### Entries supplied
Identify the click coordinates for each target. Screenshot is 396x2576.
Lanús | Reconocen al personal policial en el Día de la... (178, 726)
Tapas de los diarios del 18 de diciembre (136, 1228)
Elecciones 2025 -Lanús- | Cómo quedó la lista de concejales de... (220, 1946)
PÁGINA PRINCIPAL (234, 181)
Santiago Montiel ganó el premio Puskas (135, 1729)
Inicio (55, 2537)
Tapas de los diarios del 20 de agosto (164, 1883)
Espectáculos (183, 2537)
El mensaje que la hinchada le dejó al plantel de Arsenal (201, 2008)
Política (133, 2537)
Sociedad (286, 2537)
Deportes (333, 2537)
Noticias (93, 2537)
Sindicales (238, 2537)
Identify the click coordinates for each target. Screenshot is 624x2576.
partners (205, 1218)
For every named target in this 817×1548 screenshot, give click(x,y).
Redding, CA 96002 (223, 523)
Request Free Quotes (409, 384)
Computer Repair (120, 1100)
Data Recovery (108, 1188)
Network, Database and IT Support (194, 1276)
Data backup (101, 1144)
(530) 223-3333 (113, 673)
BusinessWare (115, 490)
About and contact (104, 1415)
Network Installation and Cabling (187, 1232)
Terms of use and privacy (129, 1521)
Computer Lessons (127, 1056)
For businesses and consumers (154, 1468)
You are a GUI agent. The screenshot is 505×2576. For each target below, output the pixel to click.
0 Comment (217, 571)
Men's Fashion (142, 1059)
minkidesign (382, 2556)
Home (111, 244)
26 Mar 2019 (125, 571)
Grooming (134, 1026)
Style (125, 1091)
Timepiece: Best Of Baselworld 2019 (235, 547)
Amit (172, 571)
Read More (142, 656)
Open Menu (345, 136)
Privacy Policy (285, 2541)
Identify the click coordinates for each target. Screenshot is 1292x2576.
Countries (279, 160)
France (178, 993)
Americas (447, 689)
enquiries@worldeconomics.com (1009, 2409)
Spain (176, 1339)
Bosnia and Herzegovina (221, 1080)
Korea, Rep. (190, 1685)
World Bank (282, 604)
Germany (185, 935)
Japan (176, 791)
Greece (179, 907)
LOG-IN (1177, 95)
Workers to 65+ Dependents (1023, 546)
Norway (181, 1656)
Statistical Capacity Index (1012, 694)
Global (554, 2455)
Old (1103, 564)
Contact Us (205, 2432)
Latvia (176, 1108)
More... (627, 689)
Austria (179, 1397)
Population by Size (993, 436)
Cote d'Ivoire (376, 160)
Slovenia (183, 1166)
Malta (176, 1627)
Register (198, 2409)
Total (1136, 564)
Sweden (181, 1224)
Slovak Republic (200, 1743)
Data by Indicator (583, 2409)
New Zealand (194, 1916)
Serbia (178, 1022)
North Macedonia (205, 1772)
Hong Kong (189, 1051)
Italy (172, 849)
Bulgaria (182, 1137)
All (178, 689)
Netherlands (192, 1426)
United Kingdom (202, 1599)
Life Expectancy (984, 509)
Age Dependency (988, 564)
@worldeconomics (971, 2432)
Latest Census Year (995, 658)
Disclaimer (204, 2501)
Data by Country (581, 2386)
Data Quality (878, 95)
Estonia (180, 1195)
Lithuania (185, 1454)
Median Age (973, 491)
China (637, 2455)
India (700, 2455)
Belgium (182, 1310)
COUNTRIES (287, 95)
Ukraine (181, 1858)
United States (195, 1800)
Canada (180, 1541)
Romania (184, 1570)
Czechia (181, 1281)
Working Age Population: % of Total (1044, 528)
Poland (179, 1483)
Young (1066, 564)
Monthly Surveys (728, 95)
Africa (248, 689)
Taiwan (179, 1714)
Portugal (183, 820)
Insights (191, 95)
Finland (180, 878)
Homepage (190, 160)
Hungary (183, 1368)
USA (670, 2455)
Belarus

### What to work on
A single number is the whole answer: please count how many lines of the records above include the string "worldeconomics".

### Solution to the exercise
2